Closed form $\int_{-1}^{1} \frac{\ln (\sqrt{3} x +2)}{\sqrt{1-x^{2}} (\sqrt{3} x + 2)^{n}}\ dx$
Solution 1:
Let's integrate by $n$ first: $$ K(n) = \int I(n) dn = \int \int_{-1}^1 \frac{\log(\sqrt{3}x+2)}{\sqrt{1-x^2}(\sqrt{3}x+2)^n} dx dn = -\int_{-1}^1 \frac{dx}{\sqrt{1-x^2}(\sqrt{3}x+2)^n} + C $$ Long path. (original) According to Wolfram Mathematica $$ K(n) = -\int_{-1}^1 \frac{dx}{\sqrt{1-x^2}(\sqrt{3}x+2)^n} + C = -\frac{\pi}{2^n} \,{_2F_1}\left(\frac{n}{2},\frac{n+1}{2};1;\frac{3}{4}\right) + C. $$ So $$ I(n) = K'(n) = \frac{\pi \log 2}{2^n} {_2F_1}\left(\frac{n}{2},\frac{n+1}{2};1;\frac{3}{4}\right) -\\ -\frac{\pi}{2^{n+1}}\left( \frac{\partial _2F_1}{\partial a}\left(\frac{n}{2},\frac{n+1}{2};1;\frac{3}{4}\right) + \frac{\partial _2F_1}{\partial b}\left(\frac{n}{2},\frac{n+1}{2};1;\frac{3}{4}\right) \right) $$ Let $$G(n,z) = \frac{1}{2^{n}}{_2F_1}\left(\frac{n}{2},\frac{n+1}{2};1;z\right) $$ Or rewriting in terms of Legendre functions (A&S 15.4.10) $$ G(n,z) = \left(\frac{1}{4-4z}\right)^{n/2} P_{n-1}\left(\frac{1}{\sqrt{1-z}}\right)\\ G\left(n,\frac{3}{4}\right) = P_{n-1}\left(2\right) $$ Short path.
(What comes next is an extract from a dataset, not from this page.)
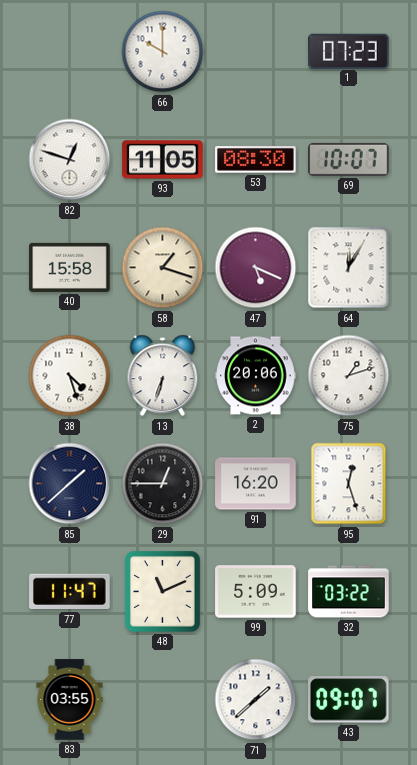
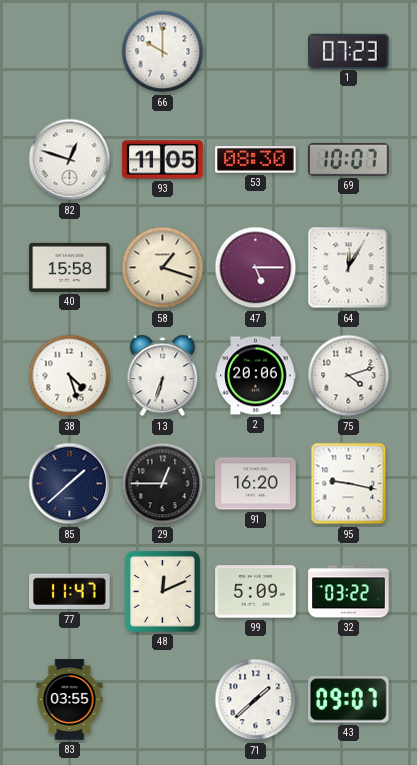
47: 5:19 -> 5:15
75: 1:12 -> 4:12
95: 12:27 -> 9:17
48: 11:11 -> 12:11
Note that $$ P_\lambda(x) = \frac{1}{2\pi}\int_{-\pi}^\pi (x + \sqrt{x^2 - 1}\cos \theta)^\lambda dx = \frac{1}{\pi}\int_0^\pi (x + \sqrt{x^2 - 1}\cos \theta)^\lambda dx. $$ And $$ \int_{-1}^1 \frac{dx}{\sqrt{1-x^2}(\sqrt{3}x+2)^n} = \int_{0}^\pi \frac{d\theta}{(2+\sqrt{3}\cos \theta)^n} = \pi P_{-n}(2) = \pi P_{n-1}(2) $$
Next, following this paper and this paper $$ \frac{\partial P_{\nu}(z)}{\partial \nu}\Big|_{\nu = n} = -P_n(z) \log\frac{z+1}{2} + \frac{1}{2^{n-1}n!}\frac{d^n}{dz^n} \left[ (z^2-1)\log \frac{z+1}{2} \right] $$ so $$ \frac{\partial}{\partial n} G\left(n, \frac{3}{4}\right) = -P_{n-1}(2) \log\frac{3}{2} + \frac{1}{2^{n-2}(n-1)!}\frac{d^{n-1}}{dz^{n-1}} \left[ (z^2-1)^{n-1}\log \frac{z+1}{2} \right]_{z=2} $$ And finally $$ I(n) = \pi P_{n-1}(2) \log\frac{3}{2} - \frac{\pi}{2^{n-2}(n-1)!}\frac{d^{n-1}}{dz^{n-1}} \left[ (z^2-1)^{n-1}\log \frac{z+1}{2} \right]_{z=2} = -\pi A_n \log\frac{3}{2} - \pi B_n $$ Here's a table for some $n$: $$ \begin{array}{ccc} n & A_n & B_n \\\hline 0 & -1 & 0\\ 1 & 1 & 0 \\ 2 & 2 & 1 \\ 3 & \frac{11}{2} & \frac{15}{4} \\ 4 & 17 & \frac{77}{6} \\ 5 & \frac{443}{8} & \frac{4213}{96} \\ 6 & \frac{743}{4} & \frac{36353}{240} \\ 7 & \frac{10159}{16} & \frac{168833}{320} \\ 8 & \frac{17593}{8} & \frac{2074197}{1120} \\ 9 & \frac{984467}{128} & \frac{234465461}{35840} \\ 10 & \frac{1734443}{64} & \frac{3746664781}{161280} \\ \end{array} $$
Solution 2:
Just a partial answer. I've found closed-form expressions for $n=0,\dots,4$.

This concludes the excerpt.